Com relação a Tropas Estelares, Inácio destacou outro aspecto da questão: a forma como muitas vezes já entramos para assistir a um filme munidos de diversas idéias pré-concebidas. No texto, sintomaticamente intitulado No cinema, nossos preconceitos nos dirigem, ele escreve: “Alguém espalhou o boato de que o filme seria nazista, e a coisa emplacou. Talvez porque o diretor se chame Paul Verhoeven – nome suspeito. Talvez porque use imagens à la Leni Riefenstahl, logo no início. Não lhe ocorreu que essas imagens buscam um efeito humorístico? No entanto, é evidente. De modo que não se sabe mais onde termina a ignorância e onde começa a má fé.”
Não é segredo que o Inácio admira Verhoeven. No mês passado (22/02/2008), por exemplo, teve a coragem de elogiar o mais espinafrado filme do diretor holandês: Showgirls. “E por que o filme é tão ruim? Dizem que, tratando de garotas eróticas, não tem erotismo. Bem, eu achei Berkley ótima justamente por isso: vive nua, mas não transmite sensualidade. Seu corpo é como uma armadura. Ela é um robocop. Um robô erótico. Isso é o que filme tem de original, de notável.”

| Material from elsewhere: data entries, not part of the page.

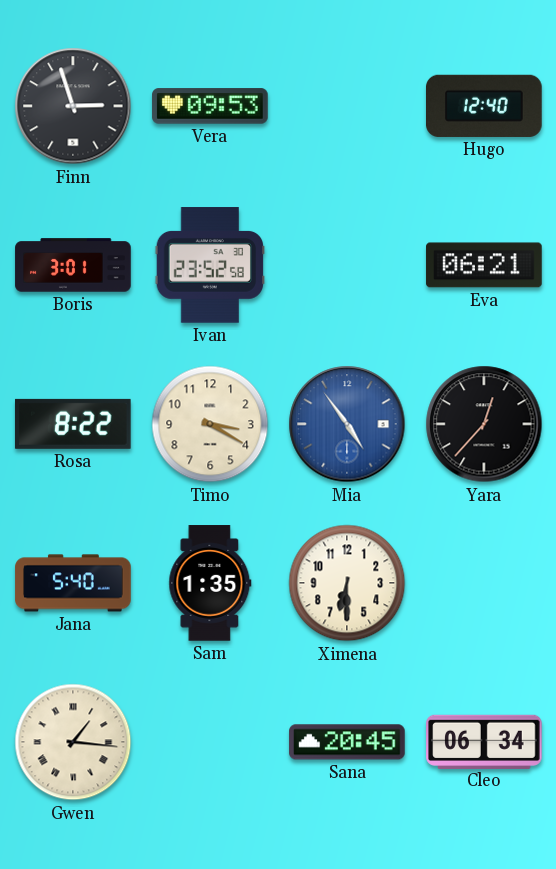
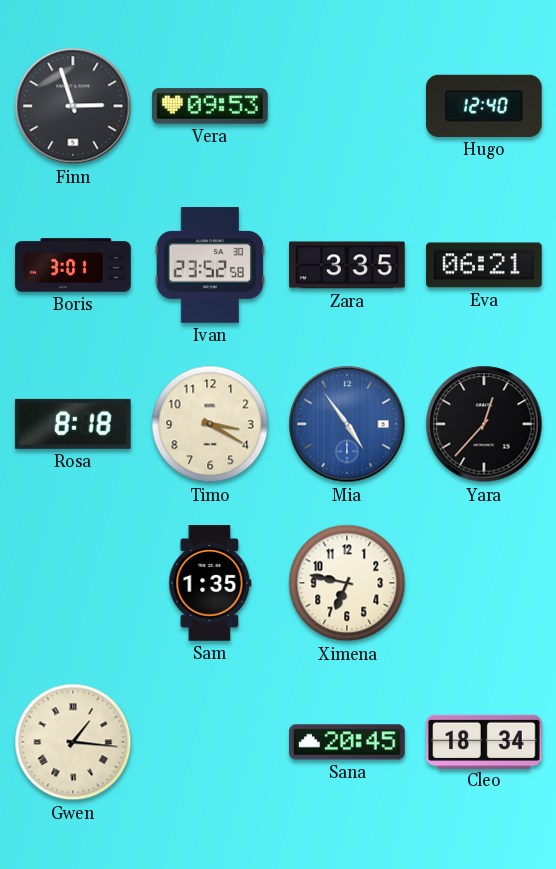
Zara: none -> 3:35
Rosa: 8:22 -> 8:18
Jana: 5:40 -> none
Ximena: 6:30 -> 6:47
Cleo: 06:34 -> 18:34
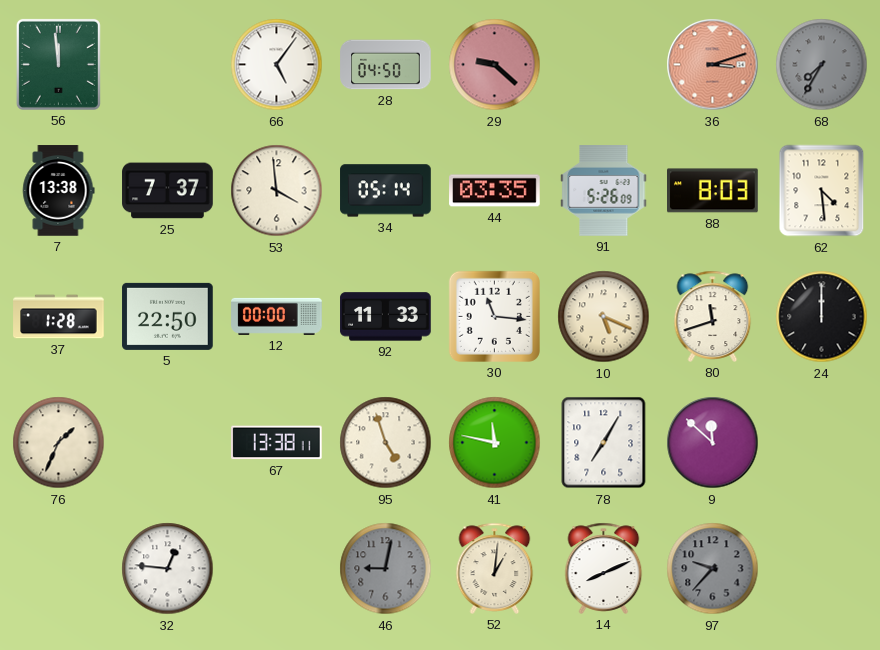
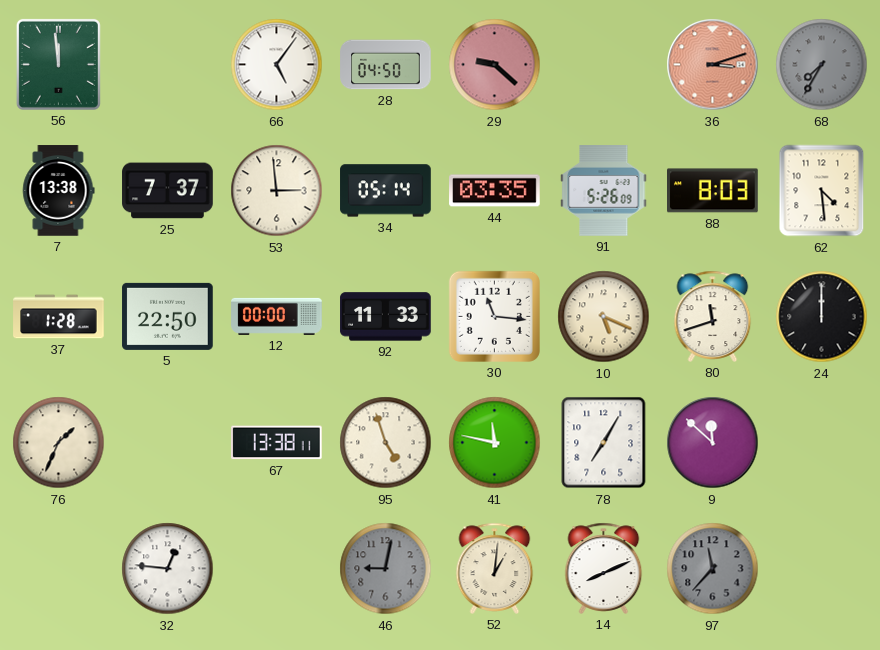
53: 3:59 -> 2:59
97: 9:37 -> 11:37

Não é à toa que Inácio Araújo foi, possivelmente, o crítico mais citado e elogiado nos debates da 1ª Mostra Filmes Polvo de Cinema e Crítica. Um profissional de sua estatura sabe perfeitamente como se formam os juízos e por que é essencial defendê-los, até quando mudam.
Filmes citados:
Bicho de Sete Cabeças (2001 / Laís Bodanzky)
Cão Sem Dono (2007 / Beto Brant)
Chega de Saudade (2007 / Laís Bodanzky)
Em busca da vida (Still Life, 2006 / Jia Zhang-ke)
Showgirls (idem, 1995 / Paul Verhoeven)
Tropas Estelares. (Starship Troopers, 1997 / Paul Verhoeven)
Site citado:
Canto do Inácio (http://cantodoinacio.blogspot.com)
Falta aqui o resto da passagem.